The usual adult dosage for anxiety initiates with 2 to 3 mg orally 2 to 3 times a day. Maintenance dosage can be 1 to 2 mg orally 2 to 3 times a day.

Moreover, Geriatric dosage for anxiety for older or debilitated patients initiates with 1 to 2 mg orally in a day. The dosage should be given in a divided form.

Furthermore, the Usual pediatric dosage for anxiety for children 12 years or older initiates with 2 to 3 mg orally 2 to 3 times a day. 

The following point needs to be taken care of while the course of the Ativan (lorazepam).

  • The daily dosage may vary from 1 to 10 mg/day.
  • The dosage should be increased gradually when needed to help avoid adverse effects.
  • When a higher dosage is indicated, the evening dose should be increased before the daytime doses.
  • The use of anxiolytic agents is typically not needed to treat anxiety/tension associated with the stress of everyday life.
  • Clinical studies have not evaluated Ativan (lorazepam) for efficacy in long-term treatment greater than 4 months.

For Valium (diazepam),

Valium (diazepam) should only be used according to a doctor’s prescription. The typical adult dose is 2 to 10 mg taken orally 2 to 4 times per day. Furthermore, the intensity of the symptoms should be used to decide on the oral dose. Anxiety caused by ordinary stress, on the other hand, typically does not necessitate Valium 5 mg therapy.

For the first 24 hours, the usual adult dose for alcohol withdrawal is 10 mg orally 3 to 4 times a day. The maintenance dose for withdrawal is 5 mg orally 3–4 times per day, as required.

Adult dosage for adjunctive treatment for the relief of skeletal muscle spasm due to reflex spasm to local pathology, spasticity caused by upper motor neuron disorders, athetosis, and stiff-man syndrome (e.g., inflammation of the muscles/joints secondary to trauma, cerebral palsy, paraplegia) is 2 to 10 mg orally 3 to 4 times a day and Parenteral,  5 to 10 mg IM or IV, then 5 to 10 mg IM or IV in 3 to 4 hours if necessary.

Patients should avoid taking Valium if they are allergic to diazepam or have the following diseases.

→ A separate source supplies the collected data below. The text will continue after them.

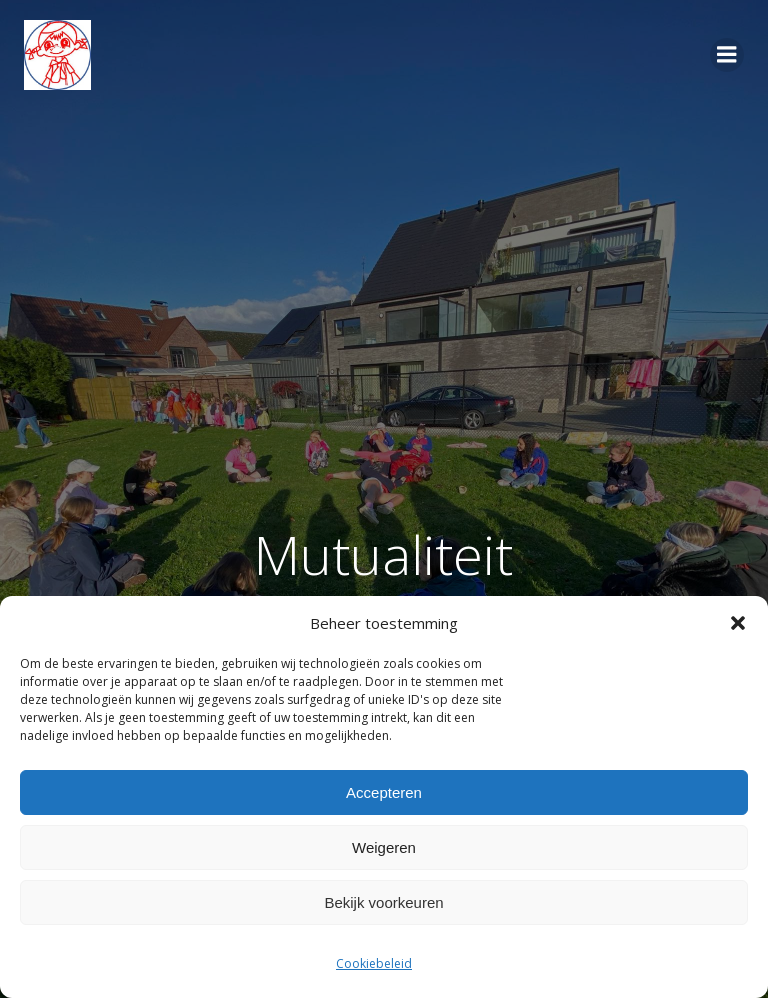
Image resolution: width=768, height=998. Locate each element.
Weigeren (384, 847)
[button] (738, 623)
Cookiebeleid (374, 963)
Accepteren (384, 792)
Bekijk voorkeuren (383, 902)
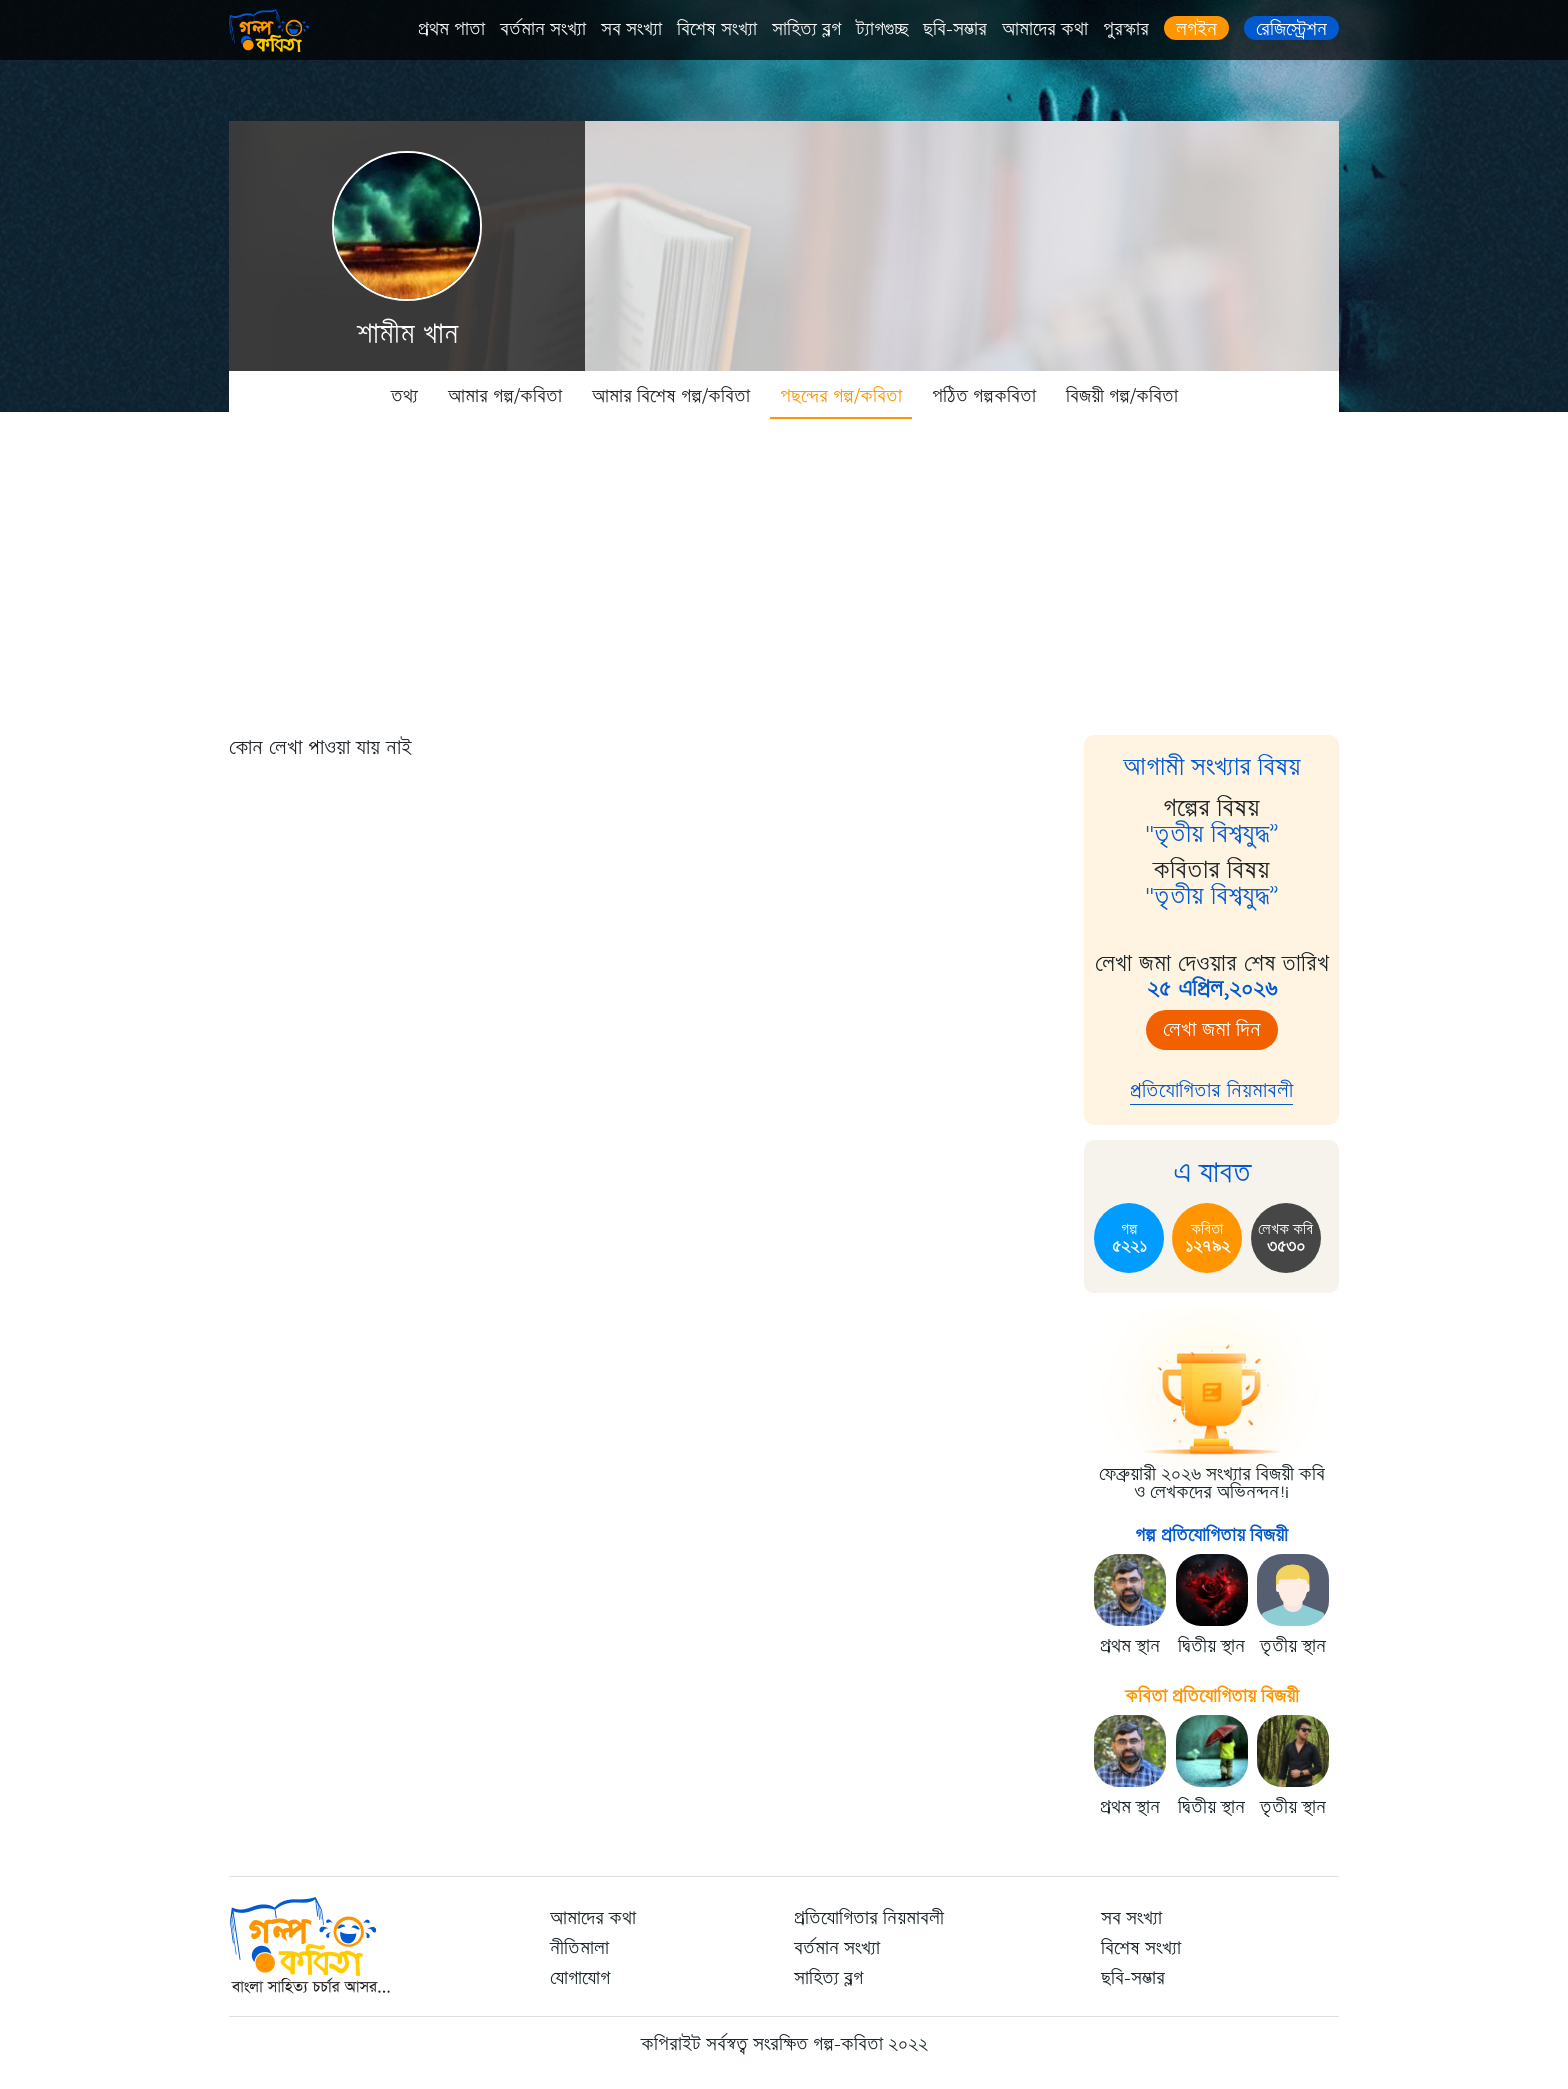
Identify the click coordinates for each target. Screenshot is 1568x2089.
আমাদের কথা (1045, 29)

  • Myasthenia gravis is a disease that affects the muscles of the arms and legs (a muscle weakness disorder)
  • A serious respiratory issue
  • Sleep apnea is a condition in which a person stops breathing while sleeping (breathing stops during sleep)
  • Glaucoma with a narrow-angle
  • Open-angle glaucoma that is untreated or uncontrolled.
  • Severe liver disease.

Conclusion: Valium and Ativan

Conclusively, it is clear that both medicines Valium and Ativan have similar natures and are almost similar effects on the disease of anxiety disorder, depression, and pain. However, diazepam and lorazepam differ in potency and in the time course of their action. Moreover, diazepam has an equivalent opioid nature compared to lorazepam.

Additionally, diazepam is better absorbed after oral administration than lorazepam. In addition, 10 mg of diazepam is equivalent to Lorazepam 2-2.5 mg, and Ativan (lorazepam) has fewer drug interactions than Valium (lorazepam). Thus it has been proven that Valium (Lorazepam) is more effective in the treatment of anxiety, depression, and pain than Ativan (lorazepam).

All benzodiazepines, including Valium (diazepam) and Ativan (lorazepam), can exacerbate opioid-induced respiratory depression. When Valium (diazepam) or Ativan (lorazepam) is used alongside opioids like hydrocodone or morphine, significant respiratory depression and sedation can occur, leading to coma or death. If this combination is medically required, patients should be constantly watched and the combination should be administered for the minimal possible feasible.